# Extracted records
· · ·

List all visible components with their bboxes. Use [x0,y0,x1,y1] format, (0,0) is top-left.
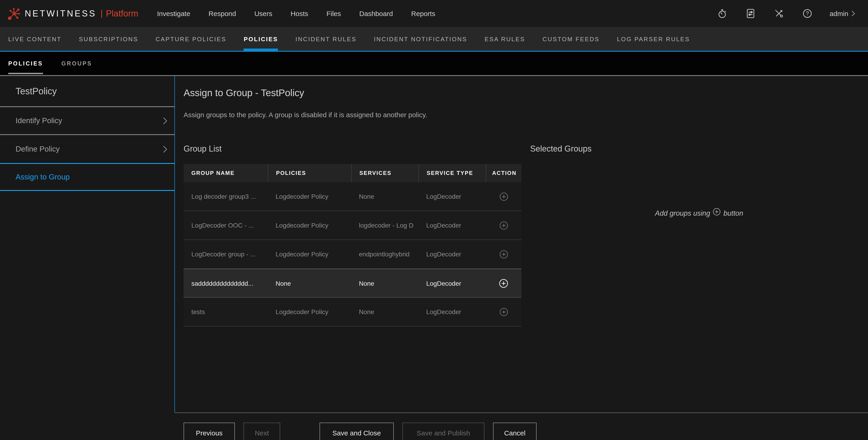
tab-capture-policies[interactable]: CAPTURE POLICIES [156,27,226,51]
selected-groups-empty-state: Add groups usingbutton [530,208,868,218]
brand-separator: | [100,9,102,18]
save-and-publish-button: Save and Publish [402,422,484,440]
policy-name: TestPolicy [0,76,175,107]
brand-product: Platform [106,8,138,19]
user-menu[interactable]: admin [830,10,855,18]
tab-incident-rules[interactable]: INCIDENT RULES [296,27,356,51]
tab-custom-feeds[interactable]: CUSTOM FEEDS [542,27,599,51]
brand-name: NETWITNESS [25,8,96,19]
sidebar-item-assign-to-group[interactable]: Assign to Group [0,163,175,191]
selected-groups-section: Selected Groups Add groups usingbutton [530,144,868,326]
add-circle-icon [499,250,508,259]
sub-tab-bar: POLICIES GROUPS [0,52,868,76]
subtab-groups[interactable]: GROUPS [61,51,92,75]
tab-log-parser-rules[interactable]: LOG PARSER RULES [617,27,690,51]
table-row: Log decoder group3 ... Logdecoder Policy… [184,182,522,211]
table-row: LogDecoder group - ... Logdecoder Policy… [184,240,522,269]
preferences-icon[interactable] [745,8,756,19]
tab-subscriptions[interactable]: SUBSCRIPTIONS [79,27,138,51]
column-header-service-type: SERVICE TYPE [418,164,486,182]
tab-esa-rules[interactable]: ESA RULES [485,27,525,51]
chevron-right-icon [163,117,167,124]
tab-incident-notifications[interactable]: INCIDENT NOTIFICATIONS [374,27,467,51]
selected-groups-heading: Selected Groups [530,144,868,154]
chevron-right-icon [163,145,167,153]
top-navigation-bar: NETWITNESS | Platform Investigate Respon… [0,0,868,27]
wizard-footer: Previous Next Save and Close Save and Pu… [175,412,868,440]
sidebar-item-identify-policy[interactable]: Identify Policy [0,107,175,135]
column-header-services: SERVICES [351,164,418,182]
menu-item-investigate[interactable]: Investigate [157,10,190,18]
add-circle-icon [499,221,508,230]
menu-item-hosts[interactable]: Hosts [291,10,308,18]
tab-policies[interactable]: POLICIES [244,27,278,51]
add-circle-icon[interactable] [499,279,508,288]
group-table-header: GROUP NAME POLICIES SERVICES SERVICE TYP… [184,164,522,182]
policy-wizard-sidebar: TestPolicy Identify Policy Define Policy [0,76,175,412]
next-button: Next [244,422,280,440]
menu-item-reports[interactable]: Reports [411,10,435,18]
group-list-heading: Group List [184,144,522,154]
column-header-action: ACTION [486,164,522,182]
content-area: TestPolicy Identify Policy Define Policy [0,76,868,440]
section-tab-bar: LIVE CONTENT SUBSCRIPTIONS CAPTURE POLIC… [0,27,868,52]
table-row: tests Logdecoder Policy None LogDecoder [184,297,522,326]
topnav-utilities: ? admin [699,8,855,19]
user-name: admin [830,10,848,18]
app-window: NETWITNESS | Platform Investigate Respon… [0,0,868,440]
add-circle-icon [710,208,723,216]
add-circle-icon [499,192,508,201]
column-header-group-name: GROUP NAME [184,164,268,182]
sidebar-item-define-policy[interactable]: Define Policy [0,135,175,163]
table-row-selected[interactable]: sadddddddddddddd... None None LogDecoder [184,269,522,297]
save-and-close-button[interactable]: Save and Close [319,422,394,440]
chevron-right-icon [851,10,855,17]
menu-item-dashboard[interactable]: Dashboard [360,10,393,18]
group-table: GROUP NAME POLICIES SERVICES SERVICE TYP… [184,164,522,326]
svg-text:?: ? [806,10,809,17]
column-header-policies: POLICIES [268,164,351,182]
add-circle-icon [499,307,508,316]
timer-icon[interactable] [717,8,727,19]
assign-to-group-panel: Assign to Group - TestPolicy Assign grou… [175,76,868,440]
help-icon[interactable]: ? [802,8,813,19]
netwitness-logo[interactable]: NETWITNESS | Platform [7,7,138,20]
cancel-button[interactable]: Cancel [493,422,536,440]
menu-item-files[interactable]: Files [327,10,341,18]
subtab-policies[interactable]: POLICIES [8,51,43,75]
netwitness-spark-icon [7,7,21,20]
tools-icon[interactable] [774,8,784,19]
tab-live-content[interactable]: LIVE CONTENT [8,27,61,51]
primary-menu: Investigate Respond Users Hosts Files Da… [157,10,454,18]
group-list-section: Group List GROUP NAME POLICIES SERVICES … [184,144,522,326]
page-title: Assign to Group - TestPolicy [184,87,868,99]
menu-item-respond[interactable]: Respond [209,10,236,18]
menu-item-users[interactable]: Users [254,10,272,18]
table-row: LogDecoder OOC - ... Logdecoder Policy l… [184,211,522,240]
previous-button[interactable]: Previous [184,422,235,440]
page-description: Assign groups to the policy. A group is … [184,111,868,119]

· · ·

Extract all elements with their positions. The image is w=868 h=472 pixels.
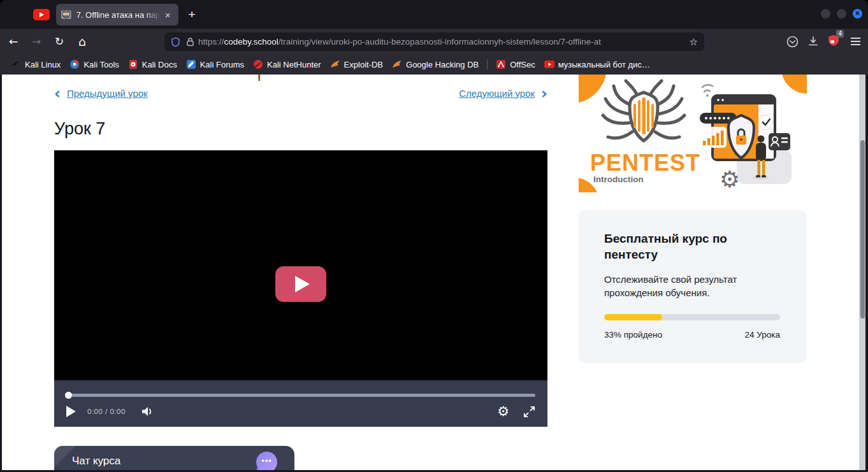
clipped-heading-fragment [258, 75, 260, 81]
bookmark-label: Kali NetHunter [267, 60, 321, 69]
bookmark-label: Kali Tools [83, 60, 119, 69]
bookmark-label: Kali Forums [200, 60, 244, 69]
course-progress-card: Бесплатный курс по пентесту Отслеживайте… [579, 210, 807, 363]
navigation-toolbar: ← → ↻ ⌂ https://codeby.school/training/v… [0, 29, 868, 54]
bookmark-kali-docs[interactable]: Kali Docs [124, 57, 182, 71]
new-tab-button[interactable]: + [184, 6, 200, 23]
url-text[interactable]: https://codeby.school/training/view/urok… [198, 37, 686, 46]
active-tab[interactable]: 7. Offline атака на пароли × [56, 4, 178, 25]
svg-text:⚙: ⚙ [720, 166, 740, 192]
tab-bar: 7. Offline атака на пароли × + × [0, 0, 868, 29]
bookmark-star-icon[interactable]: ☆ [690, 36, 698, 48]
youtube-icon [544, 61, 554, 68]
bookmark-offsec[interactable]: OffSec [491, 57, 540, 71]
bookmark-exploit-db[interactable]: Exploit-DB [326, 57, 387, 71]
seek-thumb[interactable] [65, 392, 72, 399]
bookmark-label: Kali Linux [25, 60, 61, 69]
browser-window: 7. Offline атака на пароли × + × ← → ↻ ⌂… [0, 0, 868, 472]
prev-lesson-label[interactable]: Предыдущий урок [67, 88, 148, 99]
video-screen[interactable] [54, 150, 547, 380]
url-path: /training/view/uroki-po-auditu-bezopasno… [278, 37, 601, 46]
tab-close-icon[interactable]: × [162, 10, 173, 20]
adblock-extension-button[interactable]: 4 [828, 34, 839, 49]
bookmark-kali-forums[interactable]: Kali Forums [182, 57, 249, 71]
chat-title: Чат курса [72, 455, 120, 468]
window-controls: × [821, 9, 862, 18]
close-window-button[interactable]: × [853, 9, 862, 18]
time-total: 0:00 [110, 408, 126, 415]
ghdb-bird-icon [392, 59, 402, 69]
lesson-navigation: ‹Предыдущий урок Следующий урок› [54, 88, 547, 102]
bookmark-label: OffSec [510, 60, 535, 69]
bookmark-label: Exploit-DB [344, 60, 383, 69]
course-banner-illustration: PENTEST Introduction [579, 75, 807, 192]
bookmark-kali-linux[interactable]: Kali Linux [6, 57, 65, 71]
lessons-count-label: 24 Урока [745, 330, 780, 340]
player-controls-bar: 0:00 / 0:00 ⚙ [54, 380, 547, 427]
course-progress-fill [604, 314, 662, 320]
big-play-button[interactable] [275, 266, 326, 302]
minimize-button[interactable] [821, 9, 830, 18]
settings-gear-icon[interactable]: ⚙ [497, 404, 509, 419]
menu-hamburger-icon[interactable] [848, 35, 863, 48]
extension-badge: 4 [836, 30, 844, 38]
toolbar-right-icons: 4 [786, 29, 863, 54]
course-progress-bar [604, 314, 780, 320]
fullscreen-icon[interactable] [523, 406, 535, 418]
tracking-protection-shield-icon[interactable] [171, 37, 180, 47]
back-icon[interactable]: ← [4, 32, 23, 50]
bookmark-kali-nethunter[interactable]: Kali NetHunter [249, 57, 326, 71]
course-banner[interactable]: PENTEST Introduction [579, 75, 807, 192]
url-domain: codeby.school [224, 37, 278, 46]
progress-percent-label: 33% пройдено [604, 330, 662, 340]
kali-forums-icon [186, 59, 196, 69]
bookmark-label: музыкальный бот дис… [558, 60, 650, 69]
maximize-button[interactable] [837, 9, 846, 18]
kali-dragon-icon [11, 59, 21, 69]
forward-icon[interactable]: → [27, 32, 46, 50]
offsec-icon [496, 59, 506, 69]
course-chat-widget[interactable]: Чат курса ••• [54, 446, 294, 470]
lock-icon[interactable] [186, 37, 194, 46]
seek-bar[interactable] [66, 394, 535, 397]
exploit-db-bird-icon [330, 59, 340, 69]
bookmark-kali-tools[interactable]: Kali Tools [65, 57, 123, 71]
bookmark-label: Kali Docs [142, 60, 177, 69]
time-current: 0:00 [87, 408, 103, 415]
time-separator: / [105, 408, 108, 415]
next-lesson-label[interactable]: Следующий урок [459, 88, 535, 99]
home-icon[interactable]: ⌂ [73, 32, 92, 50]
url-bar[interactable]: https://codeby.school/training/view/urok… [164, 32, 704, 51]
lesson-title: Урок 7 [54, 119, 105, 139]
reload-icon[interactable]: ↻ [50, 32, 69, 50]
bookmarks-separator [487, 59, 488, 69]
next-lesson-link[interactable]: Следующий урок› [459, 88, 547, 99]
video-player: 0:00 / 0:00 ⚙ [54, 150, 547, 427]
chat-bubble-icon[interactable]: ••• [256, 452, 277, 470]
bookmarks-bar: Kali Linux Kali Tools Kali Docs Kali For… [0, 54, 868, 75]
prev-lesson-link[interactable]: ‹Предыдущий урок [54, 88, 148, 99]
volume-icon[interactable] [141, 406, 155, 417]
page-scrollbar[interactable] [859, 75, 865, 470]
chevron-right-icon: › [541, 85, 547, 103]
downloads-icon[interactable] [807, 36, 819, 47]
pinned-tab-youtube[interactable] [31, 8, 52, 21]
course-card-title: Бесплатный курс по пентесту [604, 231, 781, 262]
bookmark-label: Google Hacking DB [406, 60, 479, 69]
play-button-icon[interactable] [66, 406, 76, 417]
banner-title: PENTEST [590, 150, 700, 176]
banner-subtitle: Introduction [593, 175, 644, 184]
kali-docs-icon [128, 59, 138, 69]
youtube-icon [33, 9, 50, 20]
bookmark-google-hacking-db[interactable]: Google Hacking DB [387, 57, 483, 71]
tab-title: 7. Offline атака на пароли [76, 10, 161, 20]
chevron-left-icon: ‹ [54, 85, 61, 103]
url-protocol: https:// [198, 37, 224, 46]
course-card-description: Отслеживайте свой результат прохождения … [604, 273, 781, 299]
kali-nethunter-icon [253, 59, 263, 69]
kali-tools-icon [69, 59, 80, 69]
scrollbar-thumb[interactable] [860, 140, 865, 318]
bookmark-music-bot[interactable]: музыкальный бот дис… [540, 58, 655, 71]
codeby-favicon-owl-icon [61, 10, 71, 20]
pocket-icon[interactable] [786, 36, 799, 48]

· · ·

# WORK REQUEST
Find and copy every line in the entries above where the string "Assign" occurs.

# TASK SOLUTION
sidebar-item-assign-to-group[interactable]: Assign to Group [0,163,175,191]
assign-to-group-panel: Assign to Group - TestPolicy Assign grou… [175,76,868,440]
page-title: Assign to Group - TestPolicy [184,87,868,99]
page-description: Assign groups to the policy. A group is … [184,111,868,119]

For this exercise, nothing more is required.